* INSTRUCTIONS FOR THE TASK:
In the entries that follow, the lines from the one with "Availability" through the one with "Panjabi Status" are the ones to write out, exactly and with both ends included. Nothing else should appear.

Collected data entries:
--*--

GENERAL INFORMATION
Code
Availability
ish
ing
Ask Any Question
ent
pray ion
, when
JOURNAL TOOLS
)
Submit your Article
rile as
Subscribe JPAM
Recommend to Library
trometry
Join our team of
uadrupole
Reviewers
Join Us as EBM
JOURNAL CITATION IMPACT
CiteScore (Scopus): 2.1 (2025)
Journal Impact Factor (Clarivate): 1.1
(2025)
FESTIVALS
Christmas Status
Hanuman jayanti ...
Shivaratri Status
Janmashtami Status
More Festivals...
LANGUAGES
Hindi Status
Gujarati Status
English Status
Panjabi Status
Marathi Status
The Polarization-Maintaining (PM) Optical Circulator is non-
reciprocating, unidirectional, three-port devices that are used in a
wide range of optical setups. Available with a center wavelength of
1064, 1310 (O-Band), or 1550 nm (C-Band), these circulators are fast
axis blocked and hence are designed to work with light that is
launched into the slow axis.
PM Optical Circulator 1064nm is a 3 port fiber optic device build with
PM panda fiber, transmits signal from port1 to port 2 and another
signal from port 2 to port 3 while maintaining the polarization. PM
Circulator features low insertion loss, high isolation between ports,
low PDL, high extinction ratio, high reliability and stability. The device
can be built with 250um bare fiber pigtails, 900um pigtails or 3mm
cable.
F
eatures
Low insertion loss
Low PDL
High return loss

--*--

* THE COMPLETED TASK:
Availability
ish
ing
Ask Any Question
ent
pray ion
, when
JOURNAL TOOLS
)
Submit your Article
rile as
Subscribe JPAM
Recommend to Library
trometry
Join our team of
uadrupole
Reviewers
Join Us as EBM
JOURNAL CITATION IMPACT
CiteScore (Scopus): 2.1 (2025)
Journal Impact Factor (Clarivate): 1.1
(2025)
FESTIVALS
Christmas Status
Hanuman jayanti ...
Shivaratri Status
Janmashtami Status
More Festivals...
LANGUAGES
Hindi Status
Gujarati Status
English Status
Panjabi Status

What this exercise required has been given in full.